> **Task goal**: Without the pictures, repeat all of the data exactly as it appears below.

+++ Supplied records

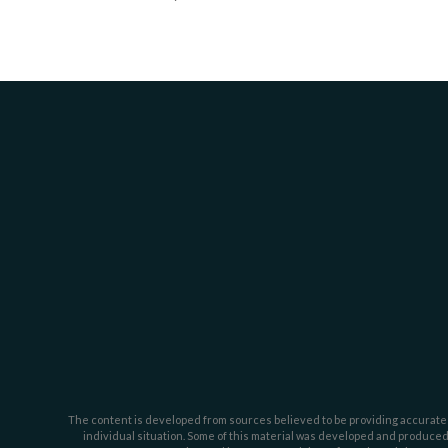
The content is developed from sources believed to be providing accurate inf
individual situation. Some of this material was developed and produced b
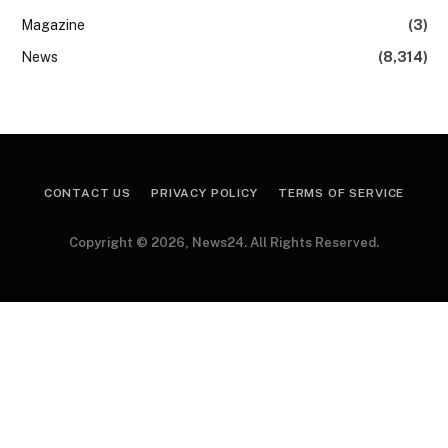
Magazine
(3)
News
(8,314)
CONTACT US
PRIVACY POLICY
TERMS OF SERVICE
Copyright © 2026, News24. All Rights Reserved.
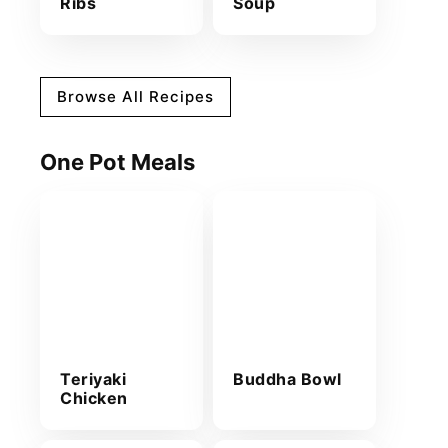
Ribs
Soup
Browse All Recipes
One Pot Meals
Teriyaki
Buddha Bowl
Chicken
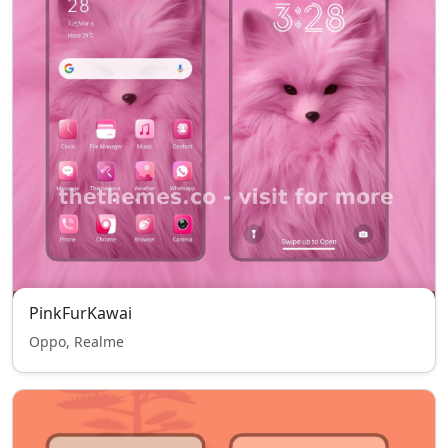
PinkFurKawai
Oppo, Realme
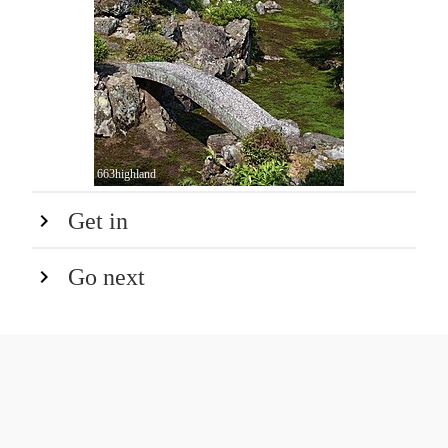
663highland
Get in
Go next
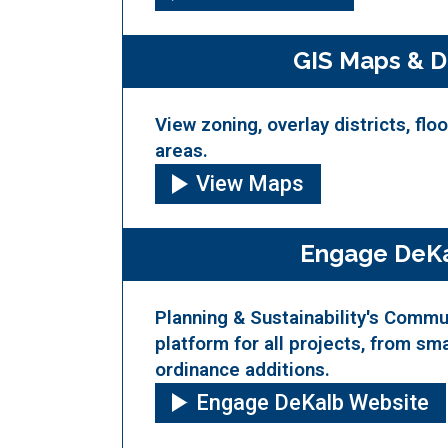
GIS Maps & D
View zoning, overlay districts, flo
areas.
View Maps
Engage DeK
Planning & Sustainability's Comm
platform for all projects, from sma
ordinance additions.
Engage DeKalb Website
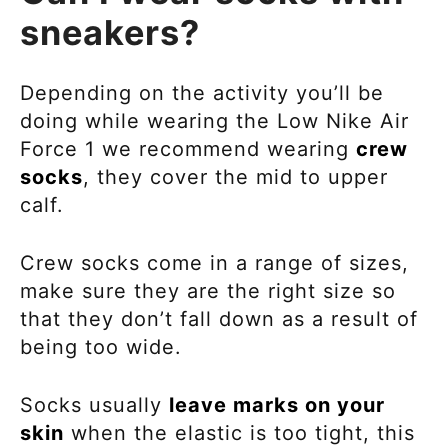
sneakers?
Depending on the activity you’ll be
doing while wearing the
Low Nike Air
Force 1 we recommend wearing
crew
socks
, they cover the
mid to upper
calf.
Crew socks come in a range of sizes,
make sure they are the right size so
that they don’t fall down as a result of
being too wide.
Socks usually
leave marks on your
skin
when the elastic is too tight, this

++++++

> **Worked solution**:
The content is developed from sources believed to be providing accurate inf
individual situation. Some of this material was developed and produced b
Magazine
(3)
News
(8,314)
CONTACT US
PRIVACY POLICY
TERMS OF SERVICE
Copyright © 2026, News24. All Rights Reserved.
Ribs
Soup
Browse All Recipes
One Pot Meals
Teriyaki
Buddha Bowl
Chicken
PinkFurKawai
Oppo, Realme
663highland
Get in
Go next
GIS Maps & D
View zoning, overlay districts, flo
areas.
View Maps
Engage DeK
Planning & Sustainability's Comm
platform for all projects, from sma
ordinance additions.
Engage DeKalb Website
sneakers?
Depending on the activity you’ll be
doing while wearing the
Low Nike Air
Force 1 we recommend wearing
crew
socks
, they cover the
mid to upper
calf.
Crew socks come in a range of sizes,
make sure they are the right size so
that they don’t fall down as a result of
being too wide.
Socks usually
leave marks on your
skin
when the elastic is too tight, this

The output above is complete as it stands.